Today I see things very differently. I am still committed to a
world with a sustainable future, but I am no longer a global idealist
and I no longer believe that simply calling for the end of world
hunger will lead mankind in some new and glorious direction. Today,
I'm an older woman and more experienced with people. Today I believe
that the trimtab meaning the place to put my weight to
maximize my leverage lies right here in my native land, the land
I feel most closely connected to, the land where I speak the language,
pay the taxes, and vote. I am working to stabilize the population
of the United States because continuous population growth is simply
not sustainable. We need to shrink our consumption and our footprint
upon the world, to reduce our growth by moderating the predominant
factor driving that growth immigration to teach
our people the importance of sustainable planning for our own
descendants, to become responsible stewards of the land we inherited,
and to bring the attention of this nation back inward to the needs
of our own people. In short, I have downsized.

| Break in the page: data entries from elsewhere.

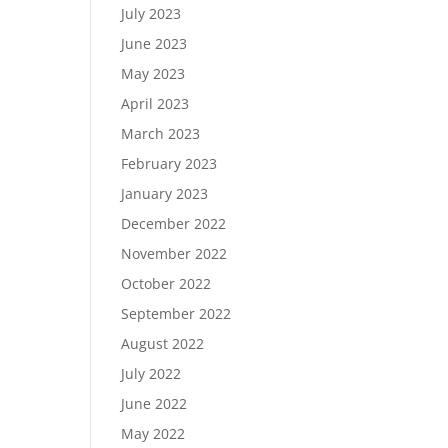
July 2023
June 2023
May 2023
April 2023
March 2023
February 2023
January 2023
December 2022
November 2022
October 2022
September 2022
August 2022
July 2022
June 2022
May 2022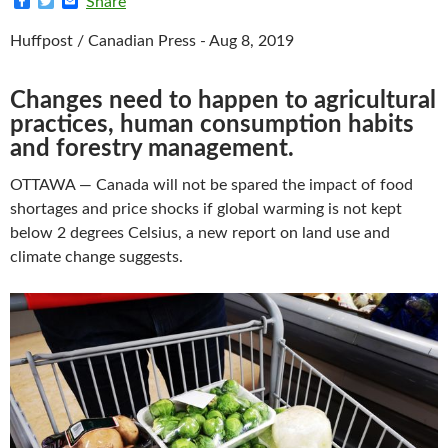
F
T
E
Share
a
w
m
c
i
a
Huffpost / Canadian Press - Aug 8, 2019
e
t
i
b
t
l
o
e
o
r
Changes need to happen to agricultural
k
practices, human consumption habits
and forestry management.
OTTAWA — Canada will not be spared the impact of food
shortages and price shocks if global warming is not kept
below 2 degrees Celsius, a new report on land use and
climate change suggests.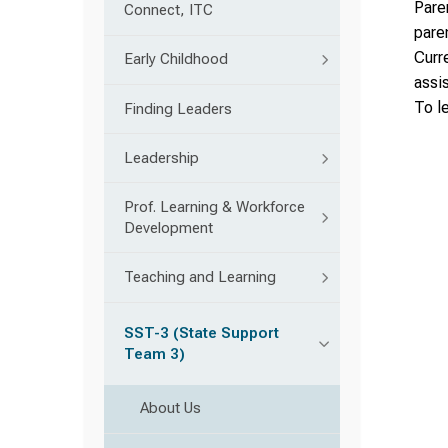
Paren
Connect, ITC
pare
Curr
Early Childhood
assis
To l
Finding Leaders
Leadership
Prof. Learning & Workforce
Development
Teaching and Learning
SST-3 (State Support
Team 3)
About Us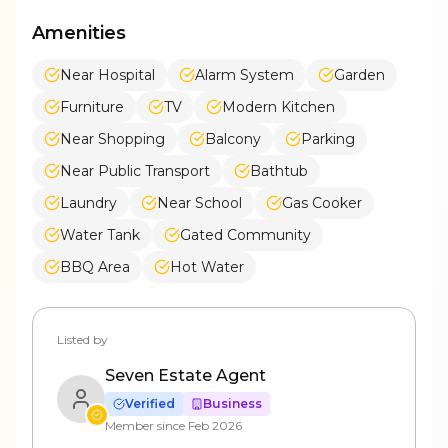
Amenities
Near Hospital
Alarm System
Garden
Furniture
TV
Modern Kitchen
Near Shopping
Balcony
Parking
Near Public Transport
Bathtub
Laundry
Near School
Gas Cooker
Water Tank
Gated Community
BBQ Area
Hot Water
Listed by
Seven Estate Agent
Verified
Business
Member since
Feb 2026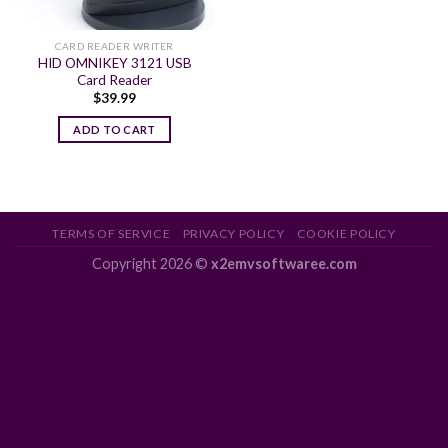
CARD READER WRITER
HID OMNIKEY 3121 USB
Card Reader
$
39.99
ADD TO CART
TERMS OF SERVICE
PRIVACY POLICY
COOKIE POLICY
Copyright 2026 ©
x2emvsoftwaree.com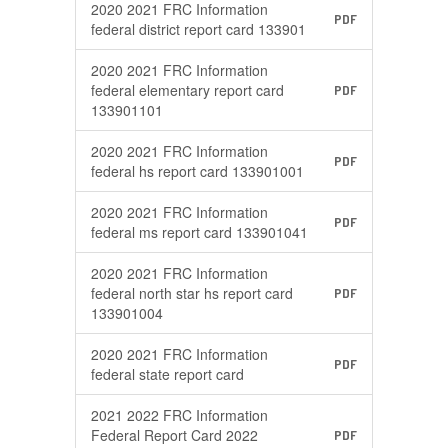
2020 2021 FRC Information
PDF
federal district report card 133901
2020 2021 FRC Information
federal elementary report card
PDF
133901101
2020 2021 FRC Information
PDF
federal hs report card 133901001
2020 2021 FRC Information
PDF
federal ms report card 133901041
2020 2021 FRC Information
federal north star hs report card
PDF
133901004
2020 2021 FRC Information
PDF
federal state report card
2021 2022 FRC Information
Federal Report Card 2022
PDF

In the media and
among academics and globalist elites, people like me are dismissed
as "nativist" or "xenophobic". But among the
people I work with, we see our work as community activism
directed toward preserving the local economy; livable wages for
local people, and the local culture.
I started Mainers for Immigration Reform while working with Maine
loggers who were being replaced by Canadian and Mexican workers.

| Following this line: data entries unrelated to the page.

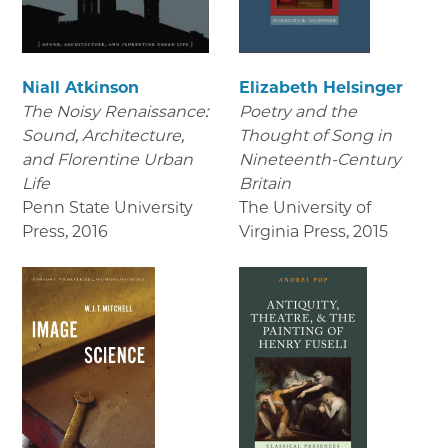
Niall Atkinson
Elizabeth Helsinger
The Noisy Renaissance:
Poetry and the
Sound, Architecture,
Thought of Song in
and Florentine Urban
Nineteenth-Century
Life
Britain
Penn State University
The University of
Press
,
2016
Virginia Press
,
2015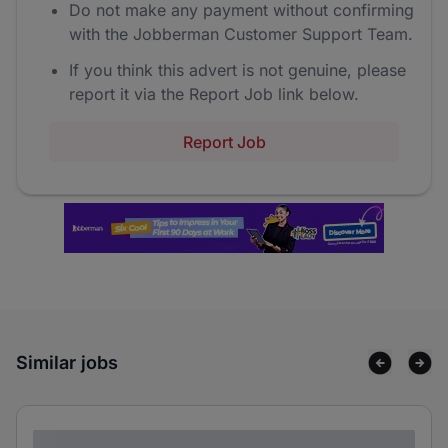
Do not make any payment without confirming
with the Jobberman Customer Support Team.
If you think this advert is not genuine, please
report it via the Report Job link below.
Report Job
Similar jobs
Lorem ipsum dolor sit amet consectetur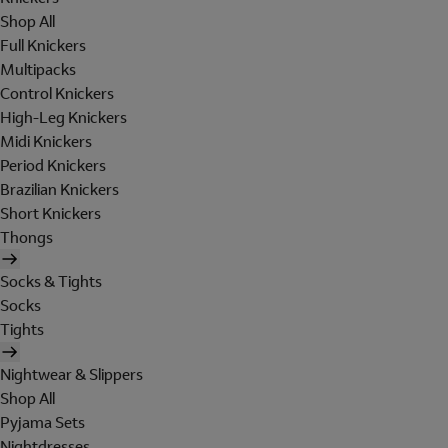
Shop All
Full Knickers
Multipacks
Control Knickers
High-Leg Knickers
Midi Knickers
Period Knickers
Brazilian Knickers
Short Knickers
Thongs
Socks & Tights
Socks
Tights
Nightwear & Slippers
Shop All
Pyjama Sets
Nightdresses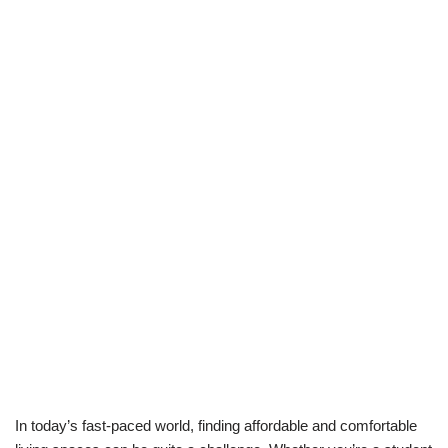
In today’s fast-paced world, finding affordable and comfortable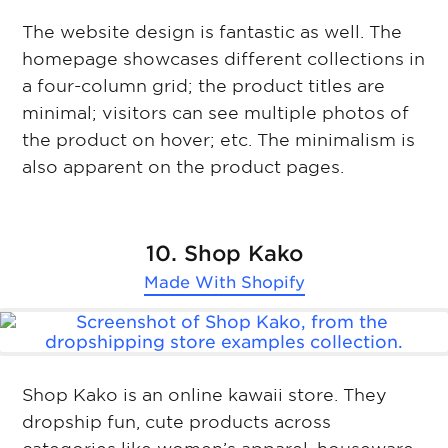
The website design is fantastic as well. The
homepage showcases different collections in
a four-column grid; the product titles are
minimal; visitors can see multiple photos of
the product on hover; etc. The minimalism is
also apparent on the product pages.
10. Shop Kako
Made With
Shopify
Shop Kako is an online kawaii store. They
dropship fun, cute products across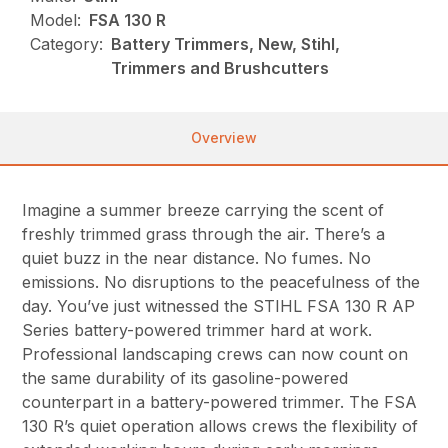
Model:
FSA 130 R
Category:
Battery Trimmers, New, Stihl,
Trimmers and Brushcutters
Overview
Imagine a summer breeze carrying the scent of
freshly trimmed grass through the air. There’s a
quiet buzz in the near distance. No fumes. No
emissions. No disruptions to the peacefulness of the
day. You’ve just witnessed the STIHL FSA 130 R AP
Series battery-powered trimmer hard at work.
Professional landscaping crews can now count on
the same durability of its gasoline-powered
counterpart in a battery-powered trimmer. The FSA
130 R’s quiet operation allows crews the flexibility of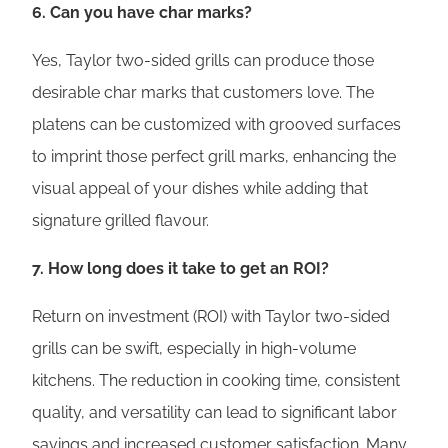
6. Can you have char marks?
Yes, Taylor two-sided grills can produce those
desirable char marks that customers love. The
platens can be customized with grooved surfaces
to imprint those perfect grill marks, enhancing the
visual appeal of your dishes while adding that
signature grilled flavour.
7. How long does it take to get an ROI?
Return on investment (ROI) with Taylor two-sided
grills can be swift, especially in high-volume
kitchens. The reduction in cooking time, consistent
quality, and versatility can lead to significant labor
savings and increased customer satisfaction. Many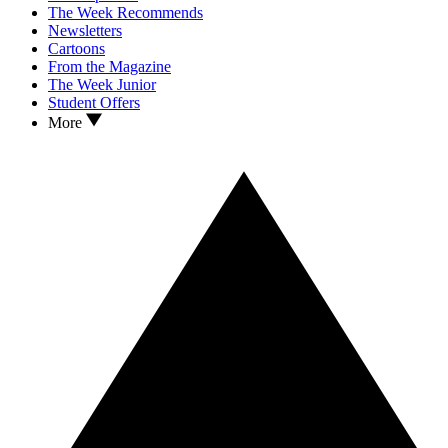
The Week Recommends
Newsletters
Cartoons
From the Magazine
The Week Junior
Student Offers
More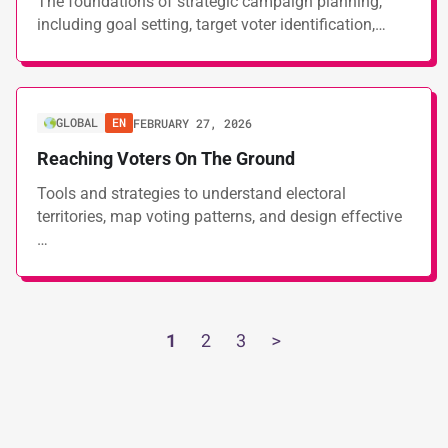
The foundations of strategic campaign planning,
including goal setting, target voter identification,…
GLOBAL
EN
FEBRUARY 27, 2026
Reaching Voters On The Ground
Tools and strategies to understand electoral
territories, map voting patterns, and design effective
…
1
2
3
>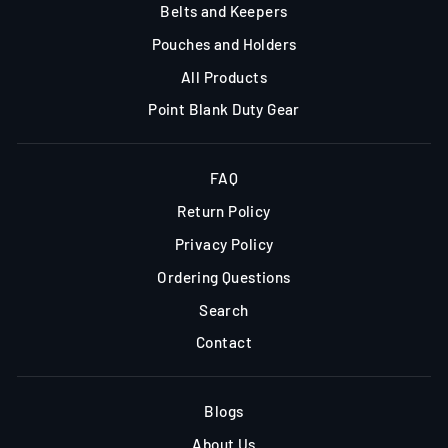
Belts and Keepers
Pouches and Holders
All Products
Point Blank Duty Gear
FAQ
Return Policy
Privacy Policy
Ordering Questions
Search
Contact
Blogs
About Us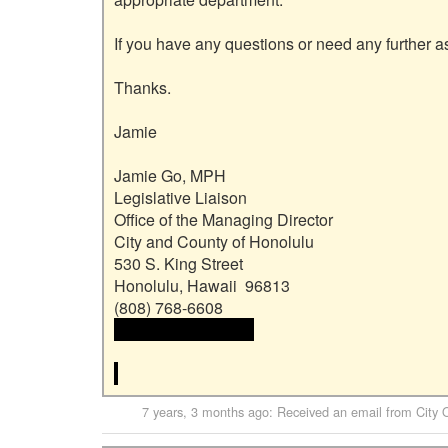
If you have any questions or need any further as
Thanks.

Jamie

Jamie Go, MPH

Legislative Liaison

Office of the Managing Director

City and County of Honolulu

530 S. King Street

Honolulu, Hawaii  96813

 <<email address>>

7 years, 3 months ago
: Received an email from
City 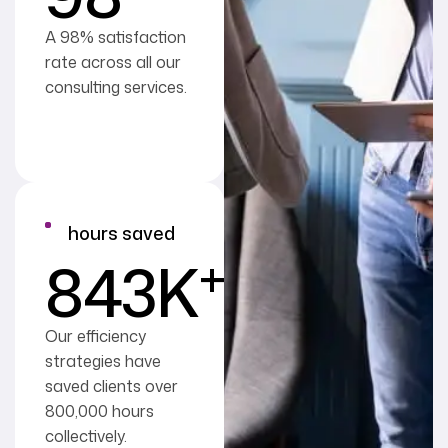
A 98% satisfaction
rate across all our
consulting services.
hours saved
+
843
K
Our efficiency
strategies have
saved clients over
800,000 hours
collectively.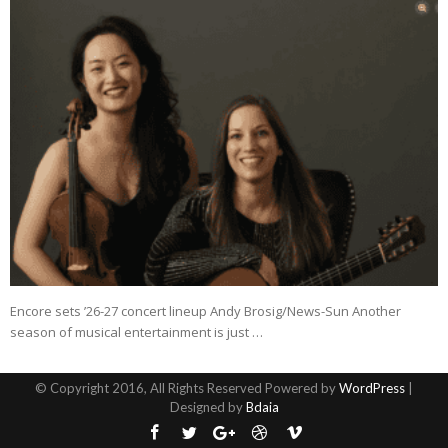
Encore sets ’26-27 concert lineup Andy Brosig/News-Sun Another
season of musical entertainment is just …
© Copyright 2016, All Rights Reserved Powered by
WordPress
|
Designed by
Bdaia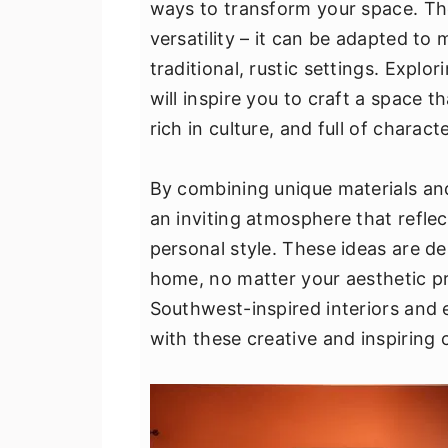
ways to transform your space. The
v
n
d
versatility – it can be adapted to
i
t
e
traditional, rustic settings. Explo
g
b
will inspire you to craft a space t
a
a
rich in culture, and full of characte
t
r
i
By combining unique materials an
o
an inviting atmosphere that refle
n
personal style. These ideas are de
home, no matter your aesthetic pr
Southwest-inspired interiors and 
with these creative and inspiring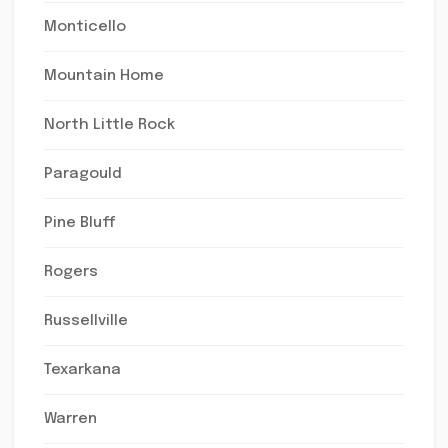
Monticello
Mountain Home
North Little Rock
Paragould
Pine Bluff
Rogers
Russellville
Texarkana
Warren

The lumber companies didn't have to pay health insurance for the
Canadians, and both Canadians and Mexicans were willing to work
for less because their dollar denominated wages bought more when
sent home. The lumber companies were happy; the international
workers were happy. Too bad for Maine loggers and their communities,
who for generations had earned modest but livable wages performing
this dangerous job. Nearly all Maine loggers have now migrated
out of state to find jobs to support their families they
were told that in the service of a global economy, they must find
better jobs by learning computer skills and leave their old jobs
to foreign workers willing to work for much less. This chaos is
called "efficiency" in a global labor market.
I wish I could report that Mainers organized on behalf of their
loggers, many of whose families have lived in our state for generations,
but in fact, the only group of Maine people who got involved was
the local progressive community. Applying their tired old agenda
rather than analyzing the current situation, they framed the conflict
as workers against bosses and tried to organize a coalition of
Mexicans and loggers. Not surprisingly, the loggers were insulted;
the effort failed, and it didn't build good feelings.
What happened to Maine loggers has happened all over this country
in one industry after another: poultry processing, garment making,
food processing, construction and agriculture. In l979
Iowa slaughterhouse workers made solid middle class incomes and
no company had trouble remaining profitable while treating its
workers well. These jobs sustained whole communities and were
jealously handed down through generations. Expressed in present
dollars, these workers were making $18.32 an hour. By 2000, average
wages had fallen to $10.32 an hour, and entry level wages were
as low as $6 an hour.
Congress rewrote our immigration laws in l965, which led to spiraling
family chain migration and introduced massive refugee resettlement
operations swelling the pool of low wage workers. In the early
l980's the meat packing industry was completely reorganized in
response to the availability of cheap foreign workers.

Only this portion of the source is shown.